What are you printing on?
I could do one but I'm in the UK, there should be a host of guys locally.


----------



## TMM (Nov 2, 2009)

PositiveDave said:


> It's embedded in the driver, pick a media and you get a choice of resolutions - photo gloss paper will be very high, you often have a choice of speed vs quality. Try a few settings, can't you see any banding on the print?


Ah! im with you now 
Here is the settings i curently have, i 
Appreciate the help.
Screen shots 1 and 2 below.
Do these look rite ?
1.








2.


----------



## INKSLINGER10 (Jul 8, 2009)

polyester material


----------



## TMM (Nov 2, 2009)

Update.
I have eventually got some half decent results, however the main issue im having at the moment is the finnished print is comming out darker that it should be.
Has anyone got any ideas on why this could be happening?


----------



## TMM (Nov 2, 2009)

Update.
I have the printer profiles all set up, the print is comming out black onto the paper, the problem occurs when i takle the mug from the press the black is still comming out brown, really looking for some more advice on this please. 
Im still using the Epson D88 with the rotech inks and ciss system.
Heads are all clean as print outs are good.
mug press machine im using is the MP4105
The settings on the mug press are,
Temps i have tryed are 160 to 200 C 
Times i have tryed are 120 to 180 seconds
This brown for black has really got me baffled now.


----------



## uncletee (Feb 25, 2007)

try changing your paper settings on your printer, glossy photo, plain paper, etc sometimes there are simple fixes, you just have to experiment. good luck uncletee


----------



## baddjun1 (Aug 5, 2009)

TMM, Both the printer and the application can't control color management at the same time.
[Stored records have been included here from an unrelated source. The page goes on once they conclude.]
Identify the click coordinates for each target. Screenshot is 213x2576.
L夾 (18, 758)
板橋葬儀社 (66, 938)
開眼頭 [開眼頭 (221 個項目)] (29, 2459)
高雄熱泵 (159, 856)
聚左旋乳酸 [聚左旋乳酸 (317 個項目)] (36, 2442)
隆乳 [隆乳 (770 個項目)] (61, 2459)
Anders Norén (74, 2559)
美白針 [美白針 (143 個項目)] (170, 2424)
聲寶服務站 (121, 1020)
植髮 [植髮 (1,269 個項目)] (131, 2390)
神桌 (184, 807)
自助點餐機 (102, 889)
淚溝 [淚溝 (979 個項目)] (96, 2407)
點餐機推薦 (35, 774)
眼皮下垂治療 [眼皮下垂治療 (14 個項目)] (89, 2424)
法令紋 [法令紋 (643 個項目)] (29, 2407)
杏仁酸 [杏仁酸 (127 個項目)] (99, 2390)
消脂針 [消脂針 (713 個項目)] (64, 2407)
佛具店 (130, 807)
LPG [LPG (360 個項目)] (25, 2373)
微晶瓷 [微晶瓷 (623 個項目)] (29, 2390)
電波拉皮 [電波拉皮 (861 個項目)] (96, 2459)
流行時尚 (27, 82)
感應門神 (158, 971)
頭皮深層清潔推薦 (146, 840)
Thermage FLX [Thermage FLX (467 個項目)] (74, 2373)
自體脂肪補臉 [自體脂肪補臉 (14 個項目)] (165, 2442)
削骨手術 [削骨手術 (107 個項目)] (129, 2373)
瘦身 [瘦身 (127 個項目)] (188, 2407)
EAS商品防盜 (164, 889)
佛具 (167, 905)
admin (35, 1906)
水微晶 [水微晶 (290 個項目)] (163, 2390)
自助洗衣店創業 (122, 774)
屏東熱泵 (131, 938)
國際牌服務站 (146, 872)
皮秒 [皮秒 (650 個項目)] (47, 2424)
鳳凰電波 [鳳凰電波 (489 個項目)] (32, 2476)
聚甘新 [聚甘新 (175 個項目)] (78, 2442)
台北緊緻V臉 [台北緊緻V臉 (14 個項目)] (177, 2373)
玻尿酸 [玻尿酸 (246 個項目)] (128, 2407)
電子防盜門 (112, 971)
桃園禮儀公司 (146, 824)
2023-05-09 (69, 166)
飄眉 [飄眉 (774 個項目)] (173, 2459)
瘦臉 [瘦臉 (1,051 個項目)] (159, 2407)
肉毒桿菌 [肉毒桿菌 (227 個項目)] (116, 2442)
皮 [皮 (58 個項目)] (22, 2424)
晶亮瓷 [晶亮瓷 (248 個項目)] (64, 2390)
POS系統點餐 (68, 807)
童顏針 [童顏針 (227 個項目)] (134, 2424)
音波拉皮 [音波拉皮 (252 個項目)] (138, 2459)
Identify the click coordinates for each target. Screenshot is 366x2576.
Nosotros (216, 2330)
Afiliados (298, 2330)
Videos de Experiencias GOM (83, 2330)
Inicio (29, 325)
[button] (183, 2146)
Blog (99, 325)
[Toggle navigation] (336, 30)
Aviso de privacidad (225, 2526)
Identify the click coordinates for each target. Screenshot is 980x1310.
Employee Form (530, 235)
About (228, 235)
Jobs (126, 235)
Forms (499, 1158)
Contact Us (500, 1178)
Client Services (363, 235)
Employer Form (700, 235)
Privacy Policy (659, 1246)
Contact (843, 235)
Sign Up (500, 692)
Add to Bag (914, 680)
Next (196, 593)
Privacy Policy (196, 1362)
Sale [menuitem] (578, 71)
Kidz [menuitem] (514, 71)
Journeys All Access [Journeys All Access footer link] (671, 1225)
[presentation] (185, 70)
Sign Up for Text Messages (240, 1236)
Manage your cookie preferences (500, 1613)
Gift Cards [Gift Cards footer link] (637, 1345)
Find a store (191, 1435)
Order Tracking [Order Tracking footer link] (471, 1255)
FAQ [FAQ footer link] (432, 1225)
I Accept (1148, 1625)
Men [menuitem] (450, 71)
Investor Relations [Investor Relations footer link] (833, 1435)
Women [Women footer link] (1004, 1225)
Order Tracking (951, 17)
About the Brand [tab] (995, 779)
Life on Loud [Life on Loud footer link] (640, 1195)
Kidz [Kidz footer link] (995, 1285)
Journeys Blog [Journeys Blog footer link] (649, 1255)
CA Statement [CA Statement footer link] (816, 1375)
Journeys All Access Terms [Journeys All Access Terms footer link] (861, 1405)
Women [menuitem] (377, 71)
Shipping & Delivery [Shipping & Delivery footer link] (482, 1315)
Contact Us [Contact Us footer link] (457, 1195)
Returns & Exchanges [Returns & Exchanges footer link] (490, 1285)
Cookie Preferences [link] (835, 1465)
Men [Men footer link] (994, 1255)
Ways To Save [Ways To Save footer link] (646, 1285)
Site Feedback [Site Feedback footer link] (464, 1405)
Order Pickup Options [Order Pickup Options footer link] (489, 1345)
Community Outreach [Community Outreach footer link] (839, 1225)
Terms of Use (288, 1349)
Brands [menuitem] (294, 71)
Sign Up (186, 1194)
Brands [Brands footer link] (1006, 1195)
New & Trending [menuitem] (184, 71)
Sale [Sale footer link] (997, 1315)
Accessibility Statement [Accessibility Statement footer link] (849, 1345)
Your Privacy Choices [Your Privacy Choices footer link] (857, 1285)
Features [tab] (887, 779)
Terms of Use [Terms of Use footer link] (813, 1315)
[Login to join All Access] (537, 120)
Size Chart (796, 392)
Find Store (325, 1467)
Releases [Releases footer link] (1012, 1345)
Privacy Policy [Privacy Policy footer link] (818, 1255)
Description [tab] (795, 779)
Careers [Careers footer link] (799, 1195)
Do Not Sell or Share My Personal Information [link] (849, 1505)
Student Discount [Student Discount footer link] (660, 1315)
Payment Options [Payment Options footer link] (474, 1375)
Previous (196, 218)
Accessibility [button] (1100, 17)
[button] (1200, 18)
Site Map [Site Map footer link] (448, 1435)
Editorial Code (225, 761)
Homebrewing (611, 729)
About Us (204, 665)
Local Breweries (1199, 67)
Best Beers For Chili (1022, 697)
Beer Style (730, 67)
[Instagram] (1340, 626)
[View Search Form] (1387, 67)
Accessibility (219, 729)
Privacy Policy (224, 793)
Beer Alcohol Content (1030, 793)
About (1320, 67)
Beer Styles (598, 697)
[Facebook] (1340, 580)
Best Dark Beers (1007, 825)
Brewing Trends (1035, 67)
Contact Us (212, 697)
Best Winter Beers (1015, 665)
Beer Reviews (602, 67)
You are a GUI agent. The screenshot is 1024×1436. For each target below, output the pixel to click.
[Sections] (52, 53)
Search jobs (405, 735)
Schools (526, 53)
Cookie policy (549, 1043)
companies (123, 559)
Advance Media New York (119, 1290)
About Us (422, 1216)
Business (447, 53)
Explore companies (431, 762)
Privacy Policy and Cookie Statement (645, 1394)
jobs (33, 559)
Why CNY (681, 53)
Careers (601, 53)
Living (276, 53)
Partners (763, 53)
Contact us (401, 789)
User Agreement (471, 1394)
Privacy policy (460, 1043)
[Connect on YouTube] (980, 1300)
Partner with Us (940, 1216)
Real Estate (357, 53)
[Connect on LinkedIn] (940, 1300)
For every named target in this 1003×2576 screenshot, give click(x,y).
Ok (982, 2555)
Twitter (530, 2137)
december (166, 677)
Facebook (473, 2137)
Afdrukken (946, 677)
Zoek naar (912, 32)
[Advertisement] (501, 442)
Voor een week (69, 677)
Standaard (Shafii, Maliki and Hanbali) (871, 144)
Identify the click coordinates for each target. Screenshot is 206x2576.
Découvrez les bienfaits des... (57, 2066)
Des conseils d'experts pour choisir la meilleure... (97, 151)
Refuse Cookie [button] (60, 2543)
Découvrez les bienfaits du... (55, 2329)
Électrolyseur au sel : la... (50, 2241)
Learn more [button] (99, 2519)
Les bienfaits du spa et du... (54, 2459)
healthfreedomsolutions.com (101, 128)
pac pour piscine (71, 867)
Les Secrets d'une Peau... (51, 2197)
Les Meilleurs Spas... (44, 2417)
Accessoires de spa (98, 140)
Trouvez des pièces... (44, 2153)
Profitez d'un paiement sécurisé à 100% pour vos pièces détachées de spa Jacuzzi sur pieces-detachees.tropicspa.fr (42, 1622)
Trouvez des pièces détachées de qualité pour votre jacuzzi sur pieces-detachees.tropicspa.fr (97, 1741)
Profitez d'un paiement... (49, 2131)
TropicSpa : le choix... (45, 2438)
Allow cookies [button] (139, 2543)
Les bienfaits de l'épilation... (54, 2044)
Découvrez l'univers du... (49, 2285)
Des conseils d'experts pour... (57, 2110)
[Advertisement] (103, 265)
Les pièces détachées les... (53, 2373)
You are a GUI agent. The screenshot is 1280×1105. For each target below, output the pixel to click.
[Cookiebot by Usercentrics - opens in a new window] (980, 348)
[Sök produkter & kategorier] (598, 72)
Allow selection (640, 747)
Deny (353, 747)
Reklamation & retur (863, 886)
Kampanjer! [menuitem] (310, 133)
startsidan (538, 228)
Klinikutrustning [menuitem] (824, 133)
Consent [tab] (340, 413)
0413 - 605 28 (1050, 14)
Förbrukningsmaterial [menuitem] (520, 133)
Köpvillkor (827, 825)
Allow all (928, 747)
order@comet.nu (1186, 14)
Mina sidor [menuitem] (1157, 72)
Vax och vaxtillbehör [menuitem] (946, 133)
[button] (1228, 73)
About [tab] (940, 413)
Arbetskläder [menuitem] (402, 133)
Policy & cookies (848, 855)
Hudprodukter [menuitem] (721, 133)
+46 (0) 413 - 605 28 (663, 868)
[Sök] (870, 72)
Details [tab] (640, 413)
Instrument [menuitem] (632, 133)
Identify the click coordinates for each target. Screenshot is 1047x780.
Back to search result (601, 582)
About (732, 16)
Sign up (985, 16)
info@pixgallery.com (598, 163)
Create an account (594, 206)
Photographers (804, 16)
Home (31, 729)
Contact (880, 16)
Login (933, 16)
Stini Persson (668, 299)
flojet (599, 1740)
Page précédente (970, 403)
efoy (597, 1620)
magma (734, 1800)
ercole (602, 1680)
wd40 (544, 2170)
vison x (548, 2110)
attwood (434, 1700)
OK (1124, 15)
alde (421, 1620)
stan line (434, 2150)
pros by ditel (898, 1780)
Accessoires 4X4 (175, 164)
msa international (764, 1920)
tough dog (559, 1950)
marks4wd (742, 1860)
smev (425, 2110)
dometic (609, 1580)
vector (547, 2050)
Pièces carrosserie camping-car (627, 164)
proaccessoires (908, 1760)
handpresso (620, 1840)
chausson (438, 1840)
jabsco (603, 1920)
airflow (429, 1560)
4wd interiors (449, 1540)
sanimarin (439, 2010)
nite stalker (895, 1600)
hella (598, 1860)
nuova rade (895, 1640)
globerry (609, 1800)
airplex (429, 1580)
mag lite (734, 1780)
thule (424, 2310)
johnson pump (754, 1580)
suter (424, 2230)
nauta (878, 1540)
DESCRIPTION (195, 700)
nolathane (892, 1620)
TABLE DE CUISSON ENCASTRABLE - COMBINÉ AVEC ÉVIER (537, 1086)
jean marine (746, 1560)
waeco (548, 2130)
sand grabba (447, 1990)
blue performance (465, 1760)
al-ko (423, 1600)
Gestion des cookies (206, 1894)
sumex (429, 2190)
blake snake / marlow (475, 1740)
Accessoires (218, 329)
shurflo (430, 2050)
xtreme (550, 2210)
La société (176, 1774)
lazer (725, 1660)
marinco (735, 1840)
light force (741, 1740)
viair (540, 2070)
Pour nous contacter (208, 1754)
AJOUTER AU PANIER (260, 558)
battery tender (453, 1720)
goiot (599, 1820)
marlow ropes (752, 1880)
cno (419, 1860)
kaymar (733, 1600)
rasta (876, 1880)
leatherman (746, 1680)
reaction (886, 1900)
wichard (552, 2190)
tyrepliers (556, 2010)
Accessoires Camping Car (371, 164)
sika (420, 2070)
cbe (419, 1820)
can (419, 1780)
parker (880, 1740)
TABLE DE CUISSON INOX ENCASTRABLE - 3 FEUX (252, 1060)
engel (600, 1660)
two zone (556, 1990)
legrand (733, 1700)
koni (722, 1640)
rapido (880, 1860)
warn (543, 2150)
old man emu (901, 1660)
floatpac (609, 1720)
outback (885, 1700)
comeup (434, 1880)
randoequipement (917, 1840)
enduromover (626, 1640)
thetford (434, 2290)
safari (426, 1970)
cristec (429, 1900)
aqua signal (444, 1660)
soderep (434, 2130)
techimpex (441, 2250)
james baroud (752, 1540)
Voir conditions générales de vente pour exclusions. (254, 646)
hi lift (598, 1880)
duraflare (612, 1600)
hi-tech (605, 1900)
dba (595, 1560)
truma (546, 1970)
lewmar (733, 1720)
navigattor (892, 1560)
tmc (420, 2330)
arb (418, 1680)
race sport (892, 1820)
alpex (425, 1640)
Disable it in the print setup dialog box and use the icc profile provided by the ink supplier in the application print dialog box.


----------



## Paul Hirst (Dec 15, 2009)

Hi TMM

If you did not get sorted with the profiles if you go here HowToSublimate.com - Your Complete Guide to Digital Sublimation there are instructions on how to install profiles for your printer and for your software.

Profiles will help no end in getting you more accuate colours.


----------